# TASK INSTRUCTIONS
Below are records to print word for word; include none of their pictures.
DATA SUPPLIED Block Start
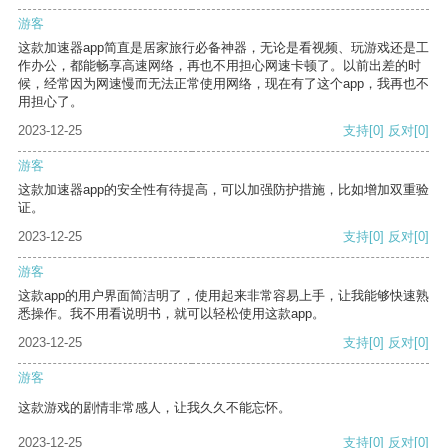
游客
这款加速器app简直是居家旅行必备神器，无论是看视频、玩游戏还是工
作办公，都能畅享高速网络，再也不用担心网速卡顿了。以前出差的时
候，经常因为网速慢而无法正常使用网络，现在有了这个app，我再也不
用担心了。
2023-12-25
支持
[0]
反对
[0]
游客
这款加速器app的安全性有待提高，可以加强防护措施，比如增加双重验
证。
2023-12-25
支持
[0]
反对
[0]
游客
这款app的用户界面简洁明了，使用起来非常容易上手，让我能够快速熟
悉操作。我不用看说明书，就可以轻松使用这款app。
2023-12-25
支持
[0]
反对
[0]
游客
这款游戏的剧情非常感人，让我久久不能忘怀。
2023-12-25
支持
[0]
反对
[0]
DATA SUPPLIED Block End
# EXERCISE SOLUTION
游客
这款加速器app简直是居家旅行必备神器，无论是看视频、玩游戏还是工
作办公，都能畅享高速网络，再也不用担心网速卡顿了。以前出差的时
候，经常因为网速慢而无法正常使用网络，现在有了这个app，我再也不
用担心了。
2023-12-25
支持
[0]
反对
[0]
游客
这款加速器app的安全性有待提高，可以加强防护措施，比如增加双重验
证。
2023-12-25
支持
[0]
反对
[0]
游客
这款app的用户界面简洁明了，使用起来非常容易上手，让我能够快速熟
悉操作。我不用看说明书，就可以轻松使用这款app。
2023-12-25
支持
[0]
反对
[0]
游客
这款游戏的剧情非常感人，让我久久不能忘怀。
2023-12-25
支持
[0]
反对
[0]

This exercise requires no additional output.